Adam: I think naturally all being into different types of musical backgrounds, our finished product ends up being a thing of its own, but we all have similar enough interests to where we end up with the result that we initially were trying to go for. I personally am really into trying to sound like the bands I am into. It doesn’t end up exactly that way which is good but I love when bands obsess over old school sounds/bands/records and try to make their contemporary music sound as authentic as possible whether it be tone or style or whatever. At the end of the day we are trying to sound pissed, like we worship the 80s and have our music sound anarchy as fuck!
PE: What bands inspire you the most?
Austin: I listen to EVERYTHING. I don’t know where to begin but musically, keeping personal interest aside, I think we’re inspired by 80’s UK crust and a lot of Japanese stuff as far as writing collectively. This is something me and you will have to nerd out on when we’re in Boston next. Haha!
Adam: For Krang, bands that influence the writing process for me are Masskontroll, Deathraid, Sacrilege, Hellshock, Deviated Instinct, Sodom, Axegrinder and Amebix as well as Instinct of Survival. Personally I am all over the water but my all time 2 favorite punk bands have always and will always be Discharge and the Dead Boys.
Devan: I could go on a long rant about every band I’ve ever loved and how they’ve all stuck with and influence me to this day and blah blah blah, but I’ll spare you the cost of ink and just say Sacrilege, Crude, Amebix and Discharge. That said, we are quite the eclectic bunch.
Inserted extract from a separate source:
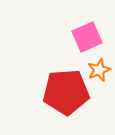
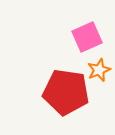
red pentagon: rotated 12 degrees clockwise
Brendan: Musically, anything running the gamut from Paintbox to Elliot Smith. I enjoy a lot of soaring Japanese hardcore with that Burning Spirits feel, 90’s screamo, early black metal & hip hop. Any band that has a way with words gets me going, but mostly I enjoy music that you can’t help but feel.
PE: What are most of your songs about? What inspires the lyrics?
Brendan: Lemme preface by saying that Discharge is rad & “The More I See…” could be the soundtrack to my daily tedium… but i think punk rock has much more potential than to rehash our dogmatic & oftentimes simplistic politics. Having been a few places where the punk scene eats itself inside out with depression, addiction, & apathy towards the struggles of those around us, I think its real important to allow ourselves to be more open in the way we express all of the things exploding in our minds. I am not blowing my own horn, or any horn for that matter, but I really enjoy taking the personal route when it comes to writing & am constantly attempting to better address the common threads that run through all of our lives. Our first wave of songs covered some of our political leanings in regards to vivisection, arms manufacturing, rape culture & the willful destruction of our Earth. The “Bog of Eternal Stenchcore” 7″ reflects on the weight of stagnation on the “politically motivated”. “Sounds of Death” is the result of an obsession with death and a years worth of hurt; friends making irreversible decisions in regards to their lives & some of us falling into those spirals ourselves. There is absolution in acceptance though & I think a glint of hope in such dark subject matter. Our upcoming 7″ deals with cycles of change in our lives, moments of mania & madness; a counterpoint to our last 7″. The songs we are writing & playing now are an extension of that, focusing on moments of change in our lives, wanderlust & really just form one big, loud, pissed love letter to the DIY community, punk rock & time spent on the road. Inspiration comes from any human I’ve met that has dared to be open, honest & shameless about it.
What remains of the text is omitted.